The MODTRAN® (MODerate resolution atmospheric TRANsmission) radiative transfer model enjoys worldwide acceptance as a sensor spectral channel radiance simulation and validation tool. Since its inception in the late 1980s, the MODTRAN statistical band model gained popularity for both its greatly enhanced speed relative to the first principle, line-by-line codes of the day (in particular, FASCODE), and for its comparable radiometric accuracy. While there have been many substantial advances to the MODTRAN band model transmittance algorithm over almost four decades, the core of the statistical algorithm remains a constant. In this session, the MODTRAN statistical band model transmittance algorithm will be described. This will be followed by a demonstration of MODTRAN’s use, including an opportunity for participants to request calculations for problems of interest.

Dr. Alexander Berk, Principal Scientist, Spectral Sciences, Inc.

Dr. Alexander Berk’s first project upon joining Spectral Sciences, Inc. (SSI) in 1986 was an effort to increase the spectral resolution of LOWTRAN, leading to the development of MODTRAN. His research activities have concentrated on narrow spectral channel radiative transfer (RT) and the modeling of absorption, scattering, radiance, flux, and remote sensing phenomena in the ultraviolet, visible, infrared, microwave, and longer wavelength spectral regions. As the lead developer of MODTRAN, he greatly enhanced the accuracy of the MODTRAN band model RT algorithm, collaborated on the development of the first statistical correlated-k algorithm, generalized the plane-parallel DISORT discrete ordinate scattering model for application to MODTRAN’s spherical shell layered atmosphere, and introduced a new and rapid line-by-line radiance algorithm. Dr. Berk is also the lead model developer for the Direct Simulation Monte Carlo (DSMC) RT algorithms in MCScene, SSI’s state-of-the-art 3D hyperspectral image simulation software; for this model, Dr.

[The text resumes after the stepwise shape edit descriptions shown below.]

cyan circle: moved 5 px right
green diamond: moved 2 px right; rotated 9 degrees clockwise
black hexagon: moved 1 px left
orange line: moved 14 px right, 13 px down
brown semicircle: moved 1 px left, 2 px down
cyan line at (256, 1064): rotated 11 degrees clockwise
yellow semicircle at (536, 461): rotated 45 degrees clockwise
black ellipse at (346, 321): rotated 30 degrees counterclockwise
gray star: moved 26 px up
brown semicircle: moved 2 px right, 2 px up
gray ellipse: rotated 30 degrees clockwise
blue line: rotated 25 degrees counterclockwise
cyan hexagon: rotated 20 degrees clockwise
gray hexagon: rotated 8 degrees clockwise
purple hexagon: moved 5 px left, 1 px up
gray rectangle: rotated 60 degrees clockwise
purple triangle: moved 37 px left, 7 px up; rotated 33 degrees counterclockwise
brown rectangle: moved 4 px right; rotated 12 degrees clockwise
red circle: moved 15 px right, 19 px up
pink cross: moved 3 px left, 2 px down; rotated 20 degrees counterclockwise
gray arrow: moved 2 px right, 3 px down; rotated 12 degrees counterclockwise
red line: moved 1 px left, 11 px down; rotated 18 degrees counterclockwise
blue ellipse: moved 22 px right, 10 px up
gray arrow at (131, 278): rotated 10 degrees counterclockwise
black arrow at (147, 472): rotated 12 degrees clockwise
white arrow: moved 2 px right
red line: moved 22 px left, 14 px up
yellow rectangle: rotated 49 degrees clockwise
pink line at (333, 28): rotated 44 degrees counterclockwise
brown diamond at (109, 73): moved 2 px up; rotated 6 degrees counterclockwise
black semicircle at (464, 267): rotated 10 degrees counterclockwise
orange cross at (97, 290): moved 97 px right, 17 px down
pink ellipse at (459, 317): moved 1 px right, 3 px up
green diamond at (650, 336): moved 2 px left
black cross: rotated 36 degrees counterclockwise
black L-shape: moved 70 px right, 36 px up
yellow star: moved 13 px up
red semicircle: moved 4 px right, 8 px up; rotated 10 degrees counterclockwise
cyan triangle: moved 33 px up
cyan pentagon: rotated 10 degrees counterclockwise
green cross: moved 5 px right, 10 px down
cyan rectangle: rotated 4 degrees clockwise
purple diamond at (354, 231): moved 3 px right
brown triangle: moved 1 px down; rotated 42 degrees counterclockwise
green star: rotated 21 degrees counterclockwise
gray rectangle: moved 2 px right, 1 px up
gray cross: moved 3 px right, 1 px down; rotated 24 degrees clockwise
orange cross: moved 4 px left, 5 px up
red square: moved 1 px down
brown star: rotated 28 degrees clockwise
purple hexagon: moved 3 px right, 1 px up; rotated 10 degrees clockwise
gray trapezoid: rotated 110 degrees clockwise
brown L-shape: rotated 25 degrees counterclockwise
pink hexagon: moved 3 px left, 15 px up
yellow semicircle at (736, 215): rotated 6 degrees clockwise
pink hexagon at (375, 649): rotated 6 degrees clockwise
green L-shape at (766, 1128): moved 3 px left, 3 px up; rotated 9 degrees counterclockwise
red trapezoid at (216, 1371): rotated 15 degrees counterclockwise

Berk reformulated the RT equations to enable spectral channel solar and thermal radiances to be computed without requiring sub-channel spectral sampling, accelerating processing by orders of magnitude. His current work includes involvement in the development of polarimetric VDISORT and MODTRAN7, introducing a 3-parameter spectrally universal (UV to RF) molecular line shape function, development of twilight MODTRAN, and extending MCScene and MODTRAN RT through the air-water interface and into the underwater environment.